Congress established the National Pollution Discharge Elimination System (NPDES) permit program via a 1987 amendment to the 1972 Federal Clean Water Act, with the ultimate-goal of reducing pollutants in the waters of Ventura County. NPDES activities, implementation, and enforcement has been funded through Benefit Assessment (BA) rates since 1996. Initially meant to control water pollution by regulating the discharge of pollutants to the waters of the United States, NPDES was tasked to specifically regulate industry and wastewater treatment plant discharges, along with stormwater runoff from publicly owned municipal storm drains.


Implementation Agreements (dated June 30, 1992) between VCWPD and the Cities and County of Ventura provide for the use of BA funds to finance NPDES related activities through the Ventura Countywide Stormwater Quality Management Program (VCSQMP). Assessments are levied on Ventura County properties based on the proportion of stormwater a parcel of land contributes to the overall stormwater runoff. Since 1988 the Watershed Protection District of Ventura County has depended upon an annual Benefit Assessment Program (or BA income) to fund a significant portion of its Operation and Maintenance (O&M) Division.  The County’s 10 cities have become a part of the annual assessment as co-participants (called “Co-Permittees”) in the program, with the exception of the City of Moorpark.  Moorpark receives no assessment for its NPDES program because it did not request a rate for the 1995-96 assessment period. Under stipulation of California Constitution Article XIII C and Article XIII D, the City may not – without a majority vote of the landowners within the City boundaries – raise its rate per Benefit Assessment Unit (BAU) to any dollar amount above zero. This means Moorpark must fund NPDES costs from other sources of revenue and cannot obtain money from BA fees.

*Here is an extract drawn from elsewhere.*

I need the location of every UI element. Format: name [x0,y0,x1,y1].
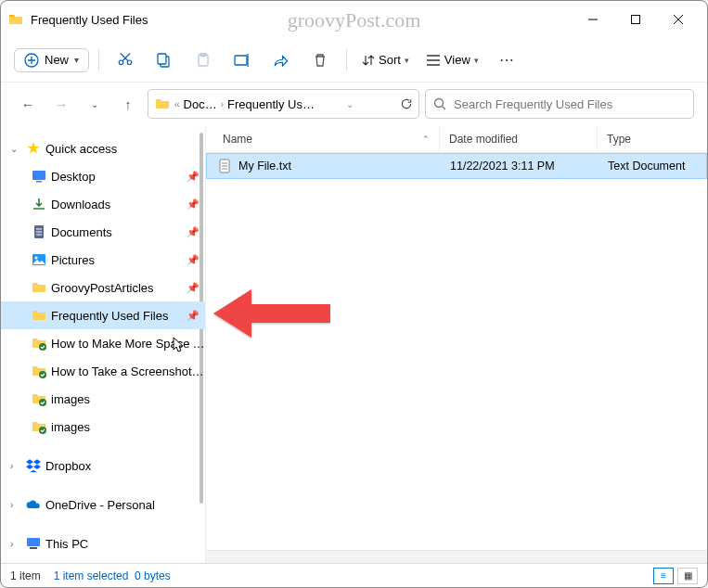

Properties within Ventura County, and/or one of the incorporated cities of Ventura County, typically get a tax bill with at least two – and often three – charges for O&M costs, Countywide NPDES costs, and/or local Co-permittee costs associated with the city where the parcel is located. VCWPD administers the Federal Permit and the unincorporated areas of Ventura County, while the County’s 10 cities are the “Co-Permittees” working together to meet the objectives and requirements under the current Federal Permit.

Fees are calculated based on the number of Benefit Assessment Units (BAU’s) a property generates, as determined essentially on how the
property compares (run-off wise) to a typical single-family home on 0.20 acres (also known as a standard unit or 1 BAU). Lot size and County Assessor-assigned Site Use Codes determine the BAU for each parcel, which is then applied to a rate table for the particular-subzone of the County (an overlay of 10 cities over 4 flood zones = 17 subzone areas).

Exceptionally large-sized lots for the land-use type are given special consideration. This makes sense because development would not normally impact the full extent of a very oversized lot.  Those parcels get the advantage of an extended formula, see booklet titled Ventura County Watershed Protection District Report on Benefit Assessment Program for Watershed Protection, Fiscal Year 2021/2022 (Appendix A and the Formula page at the end) for details and specific formula and special consideration examples. Some land uses, such as condominiums, have a predetermined size that is always used in the calculations—regardless if the actual condominium is a little bigger or smaller.  (see sheets 1 & 7 of Appendix A in the above-referenced booklet).

Landowners who find their assessment does not appear to be correct after reading through the booklet, may request a review. In cases where assessment data does not adequately describe the property for the purposes of a proper or accurate BA assessment due to an incorrect Site Use Code, or the wrong acreage, the challenge should result in a revised assessment, with any changes made to the current tax year carrying forward to future years.